Want the true reality? Life is designed to be unfair. People are born with different skill set and skill levels and it is never fair. Some people are simply smarter than others. Some are born with better looks and more charisma. Some are born athletically gifted. Some are born with artistic abilities. Some are born with cognitive mental issues or personality disorders. Some are born with physical disabilities. That is simply life.
No matter how hard I work, I was never going to become the star center of an NBA team standing 6' 1". I was never going to become an Olympic shot putter weighing 185 lbs. I was never going to be a brilliant theoretical physicist with an IQ below genius level. I love music, but I am no musical prodigy. I am not a bad looking guy, but I was not going to be hired to do underwear commercials. There are certain limitations to life that just exist because of this thing called reality.
Ultimately I was never going to go to an Ivy league school because none of those schools were recruiting students from a small southern Minnesota school district and because my parents did not have the resources to pay for anything like that. Their assistance for my college was to give me a place to live if I went to the local school (which coincidently was the best computer science school in the state at the time). But I never looked at the socio-economic portion of my life any differently than I looked at any other limitation. I did the best I could with the skills, abilities, and resources I had. I worked multiple jobs and paid my way through college and got a degree in computer science, with minors in math and business. I made the deans list on multiple occasions, but did not graduate with any honors.
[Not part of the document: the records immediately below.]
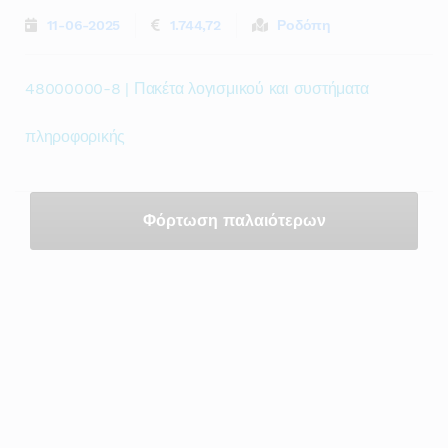
11-06-2025
1.744,72
Ροδόπη
48000000-8 | Πακέτα λογισμικού και συστήματα
πληροφορικής
Φόρτωση παλαιότερων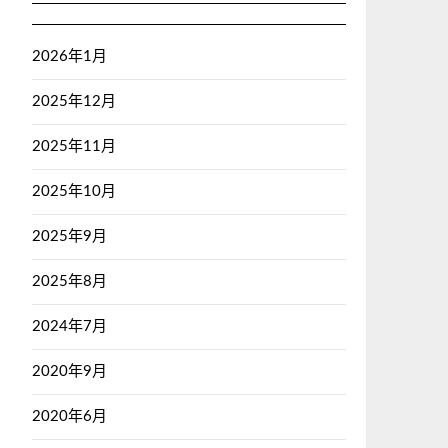
2026年1月
2025年12月
2025年11月
2025年10月
2025年9月
2025年8月
2024年7月
2020年9月
2020年6月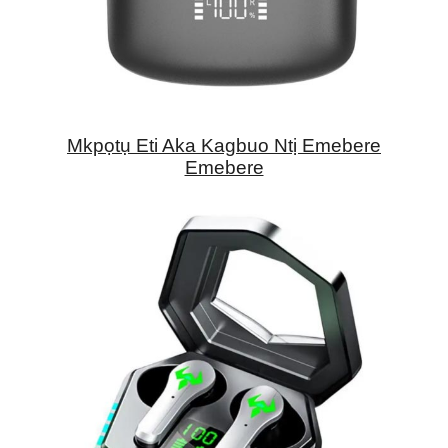
Mkpọtụ Eti Aka Kagbuo Ntị Emebere
Emebere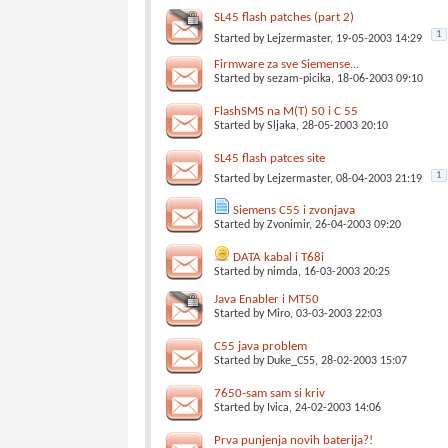
SL45 flash patches (part 2)
1
Started by
Lejzermaster
, 19-05-2003 14:29
Firmware za sve Siemense...
Started by
sezam-picika
, 18-06-2003 09:10
FlashSMS na M(T) 50 i C 55
Started by
Sljaka
, 28-05-2003 20:10
SL45 flash patces site
1
Started by
Lejzermaster
, 08-04-2003 21:19
Siemens C55 i zvonjava
Started by
Zvonimir
, 26-04-2003 09:20
DATA kabal i T68i
Started by
nimda
, 16-03-2003 20:25
Java Enabler i MT50
Started by
Miro
, 03-03-2003 22:03
C55 java problem
Started by
Duke_C55
, 28-02-2003 15:07
7650-sam sam si kriv
Started by
Ivica
, 24-02-2003 14:06
Prva punjenja novih baterija?!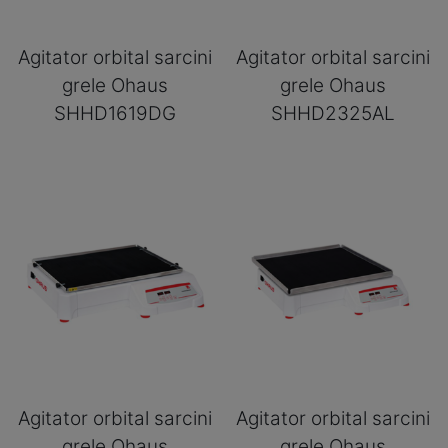
Agitator orbital sarcini
Agitator orbital sarcini
grele Ohaus
grele Ohaus
SHHD1619DG
SHHD2325AL
Agitator orbital sarcini
Agitator orbital sarcini
grele Ohaus
grele Ohaus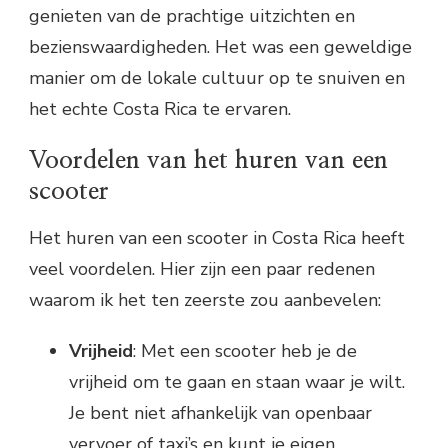
genieten van de prachtige uitzichten en
bezienswaardigheden. Het was een geweldige
manier om de lokale cultuur op te snuiven en
het echte Costa Rica te ervaren.
Voordelen van het huren van een
scooter
Het huren van een scooter in Costa Rica heeft
veel voordelen. Hier zijn een paar redenen
waarom ik het ten zeerste zou aanbevelen:
Vrijheid
: Met een scooter heb je de
vrijheid om te gaan en staan waar je wilt.
Je bent niet afhankelijk van openbaar
vervoer of taxi’s en kunt je eigen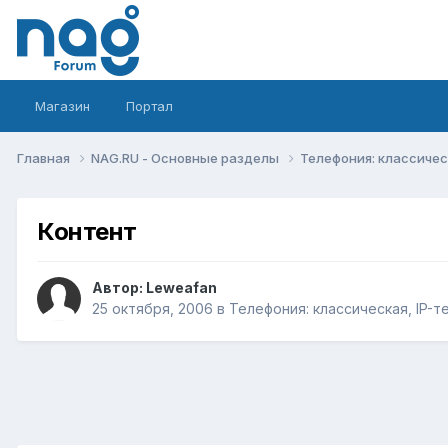
Магазин
Портал
Главная
NAG.RU - Основные разделы
Телефония: классическ
Контент
Автор:
Leweafan
25 октября, 2006
в
Телефония: классическая, IP-т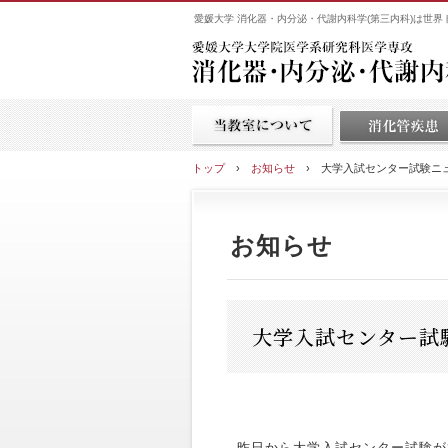
愛媛大学 消化器・内分泌・代謝内科学(第三内科)は世
トップ
›
お知らせ
›
大学入試センター試験ニ
お知らせ
大学入試センター試
昨日から大学入試センター試験が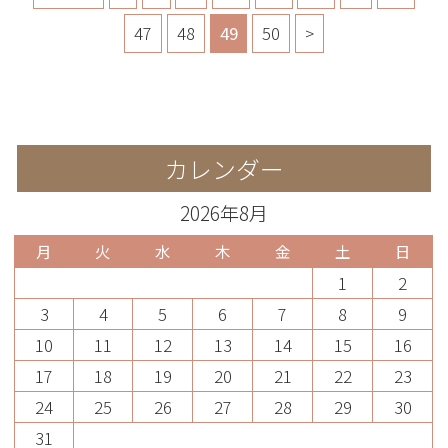
47
48
49
50
>
カレンダー
2026年8月
月
火
水
木
金
土
日
1
2
3
4
5
6
7
8
9
10
11
12
13
14
15
16
17
18
19
20
21
22
23
24
25
26
27
28
29
30
31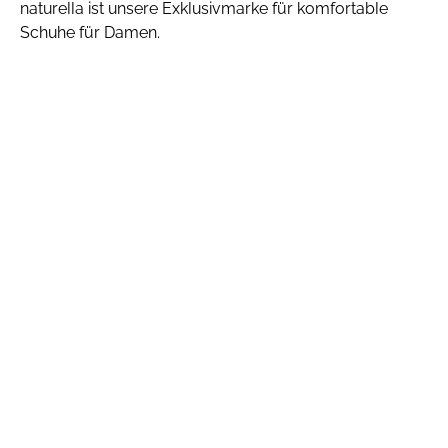
naturella ist unsere Exklusivmarke für komfortable
Schuhe für Damen.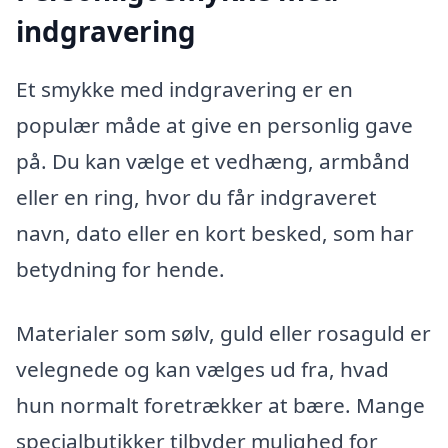
indgravering
Et smykke med indgravering er en
populær måde at give en personlig gave
på. Du kan vælge et vedhæng, armbånd
eller en ring, hvor du får indgraveret
navn, dato eller en kort besked, som har
betydning for hende.
Materialer som sølv, guld eller rosaguld er
velegnede og kan vælges ud fra, hvad
hun normalt foretrækker at bære. Mange
specialbutikker tilbyder mulighed for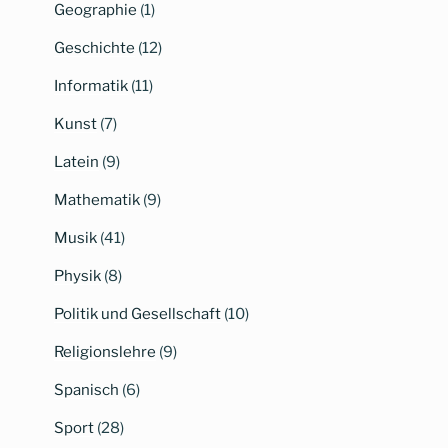
Geographie
(1)
Geschichte
(12)
Informatik
(11)
Kunst
(7)
Latein
(9)
Mathematik
(9)
Musik
(41)
Physik
(8)
Politik und Gesellschaft
(10)
Religionslehre
(9)
Spanisch
(6)
Sport
(28)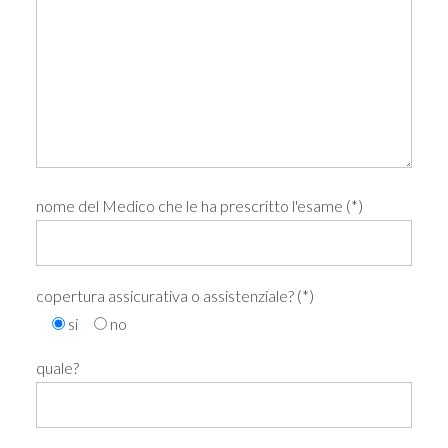
nome del Medico che le ha prescritto l'esame (*)
copertura assicurativa o assistenziale? (*)
si
no
quale?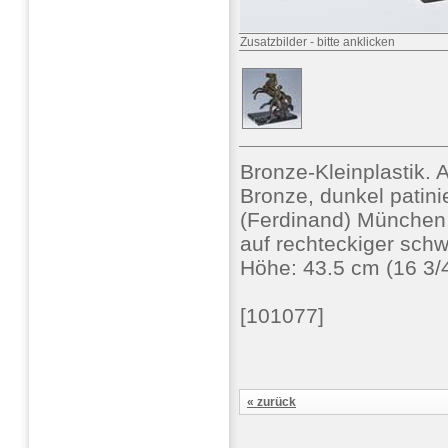
Zusatzbilder
-
bitte anklicken
Bronze-Kleinplastik. 
Bronze, dunkel patinie
(Ferdinand) München,
auf rechteckiger schw
Höhe: 43.5 cm (16 3/4
[101077]
« zurück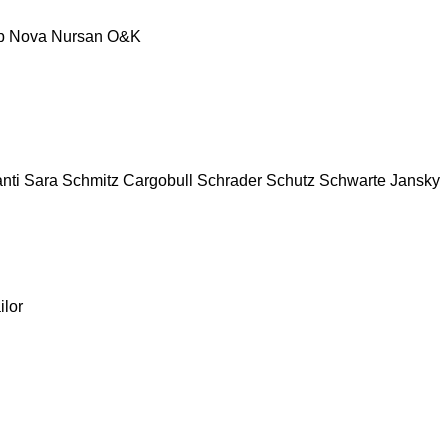
p
Nova
Nursan
O&K
nti
Sara
Schmitz Cargobull
Schrader
Schutz
Schwarte Jansky
ilor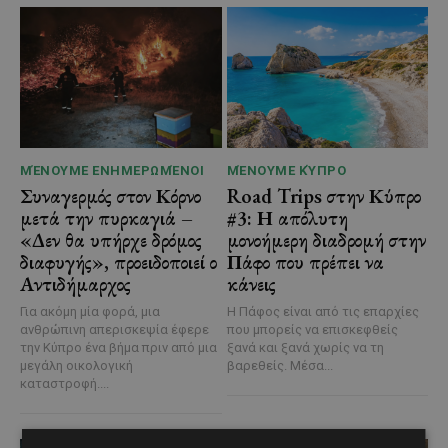
ΜΈΝΟΥΜΕ ΕΝΗΜΕΡΩΜΈΝΟΙ
ΜΈΝΟΥΜΕ ΚΎΠΡΟ
Συναγερμός στον Κόρνο
Road Trips στην Κύπρο
μετά την πυρκαγιά –
#3: Η απόλυτη
«Δεν θα υπήρχε δρόμος
μονοήμερη διαδρομή στην
διαφυγής», προειδοποιεί ο
Πάφο που πρέπει να
Αντιδήμαρχος
κάνεις
Για ακόμη μία φορά, μια
Η Πάφος είναι από τις επαρχίες
ανθρώπινη απερισκεψία έφερε
που μπορείς να επισκεφθείς
την Κύπρο ένα βήμα πριν από μια
ξανά και ξανά χωρίς να τη
μεγάλη οικολογική
βαρεθείς. Μέσα...
καταστροφή....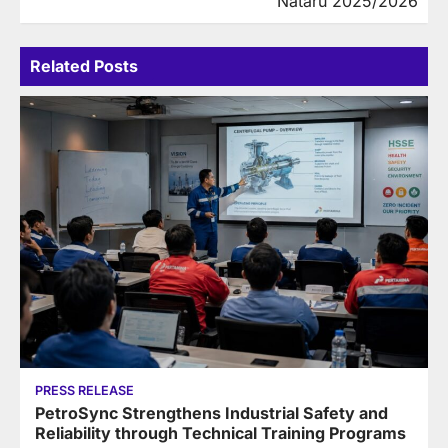
Nataru 2025/2026
Related Posts
PRESS RELEASE
PetroSync Strengthens Industrial Safety and
Reliability through Technical Training Programs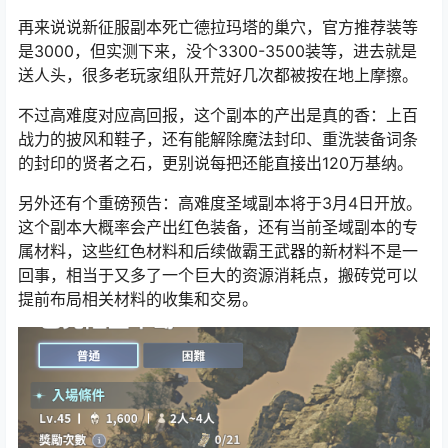
再来说说新征服副本死亡德拉玛塔的巢穴，官方推荐装等
是3000，但实测下来，没个3300-3500装等，进去就是
送人头，很多老玩家组队开荒好几次都被按在地上摩擦。
不过高难度对应高回报，这个副本的产出是真的香：上百
战力的披风和鞋子，还有能解除魔法封印、重洗装备词条
的封印的贤者之石，更别说每把还能直接出120万
基纳
。
另外还有个重磅预告：高难度圣域副本将于3月4日开放。
这个副本大概率会产出红色装备，还有当前圣域副本的专
属材料，这些红色材料和后续做霸王武器的新材料不是一
回事，相当于又多了一个巨大的资源消耗点，搬砖党可以
提前布局相关材料的收集和交易。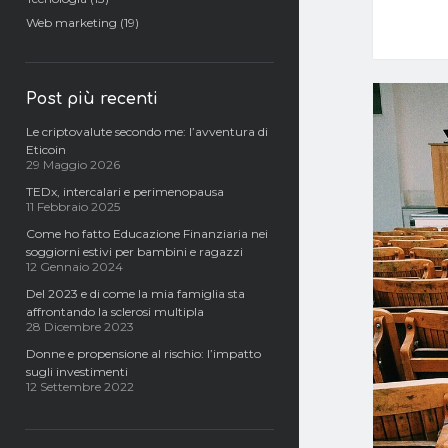
Web marketing
(19)
Post più recenti
Le criptovalute secondo me: l’avventura di
Eticoin
29 Maggio 2026
TEDx, intercalari e perimenopausa
11 Febbraio 2025
Come ho fatto Educazione Finanziaria nei
soggiorni estivi per bambini e ragazzi
12 Gennaio 2024
Del 2023 e di come la mia famiglia sta
affrontando la sclerosi multipla
28 Dicembre 2023
Donne e propensione al rischio: l’impatto
sugli investimenti
12 Settembre 2022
Today, however, the entire focus of how life is unfair is based entirely on socio-economic situations with the emphasis on socio. Being a "white male" growing up without a lot of financial resources would not make me part of the class of people these experts want to single out as being treated unfairly. I would have to be both a person of some protected social group (racial, sexual, religious) and a person who had limited resources before an employer passing on me would be seen as unfair. In fact, I believe that even someone of the correct social status who had money might be seen as more demanding of help than a White Male who did not have financial resources.
However, the fact that have never really attempted to apply for a job I was otherwise not qualified for means I have never been in a situation where I felt the world was unfair to me. I have tempered my expectations. I have not applied to be an attorney or a doctor or a physicist because I am not qualified to be one. I don't see my lack of qualifications as an unfair disadvantage for me in those situations, but that seems to be where many people are going.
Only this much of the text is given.